Wednesday, 13 July 2011

Understanding The Ripoff

As part of their recent submission to the Productivity Commission’s retail inquiry, Choice Magazine pointed to a pair of Nike running shoes, which cost $240 at a major Australian sports retailer, and just $134 from an online store in the States.
Australian consumers have long suspected that they are paying too much for their goods when compared with overseas and now they have the transparency of the internet to prove the point. Australian consumers believe that 35% is a fair mark-up from wholesale to retail and anything more is a rip-off. Ok, consumers are deluded because 35% is insufficient for most retail businesses, but perhaps the problem is more at the wholesaler end than the retailer end. A 35% mark-up from the wholesaler becomes at least 55% (I’m assuming a minimum 65% retail mark-up) at the retail end. We know that many importers work on a lot more than 35% so the compounding effect is very significant.
There are lots of reasons why Australian retailers need more mark-up than overseas online suppliers. They include higher rents, higher wages and better after sales service, but do consumers really want excuses?

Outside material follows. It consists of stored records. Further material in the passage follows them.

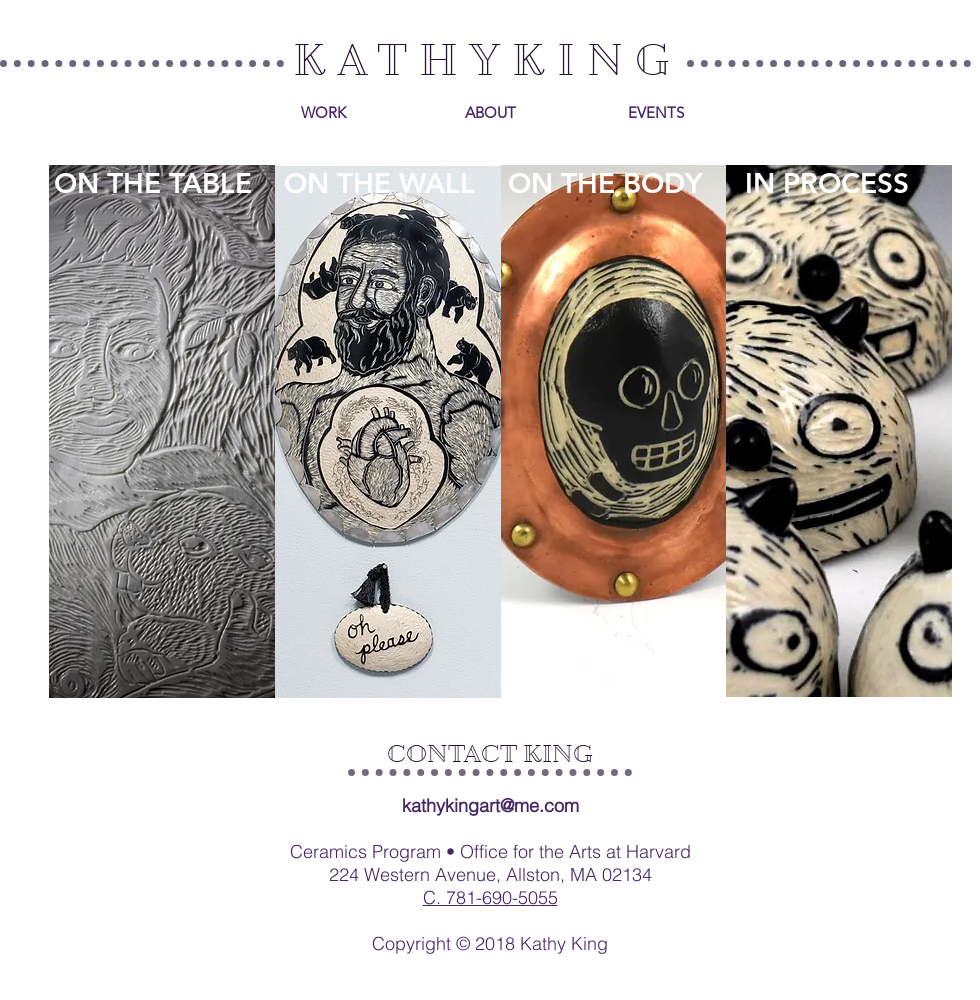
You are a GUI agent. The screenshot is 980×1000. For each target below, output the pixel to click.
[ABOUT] (490, 112)
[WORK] (323, 112)
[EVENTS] (656, 112)
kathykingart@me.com (490, 805)
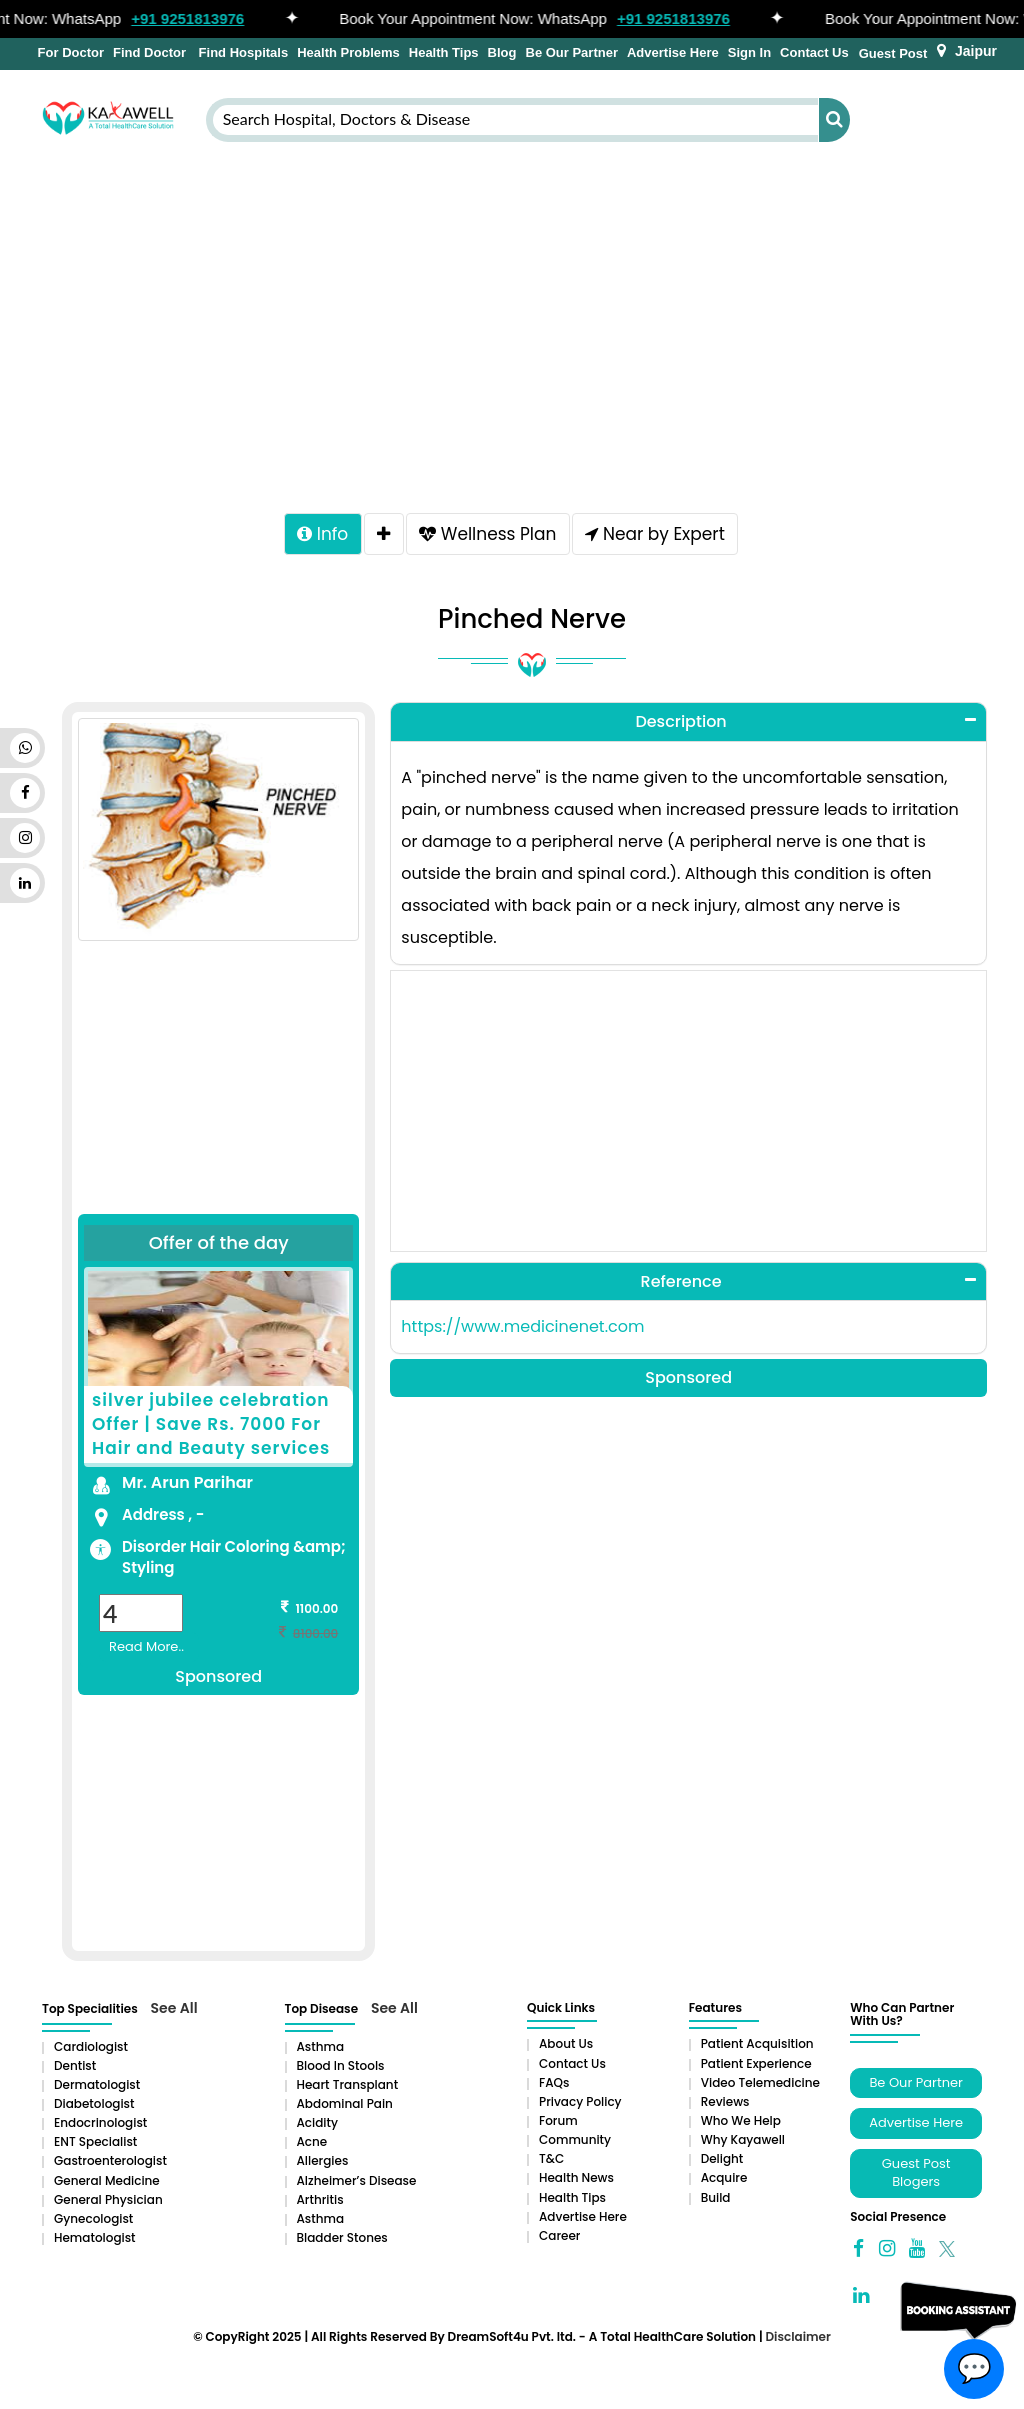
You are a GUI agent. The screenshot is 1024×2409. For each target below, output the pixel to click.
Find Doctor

If you have a wholesaler who is marking up too much, tell him the party is over. Your customers are becoming too smart so he’ll have to adjust or lose your business. Economics commentator Ross Gittens predicts that internet transparency means that prices around the world will fall to approximately the same level. In other words the law of supply and demand will just even things out and structures will need to change. There is a lot to think about, and a lot of adjusting to do before we eliminate the rip-off.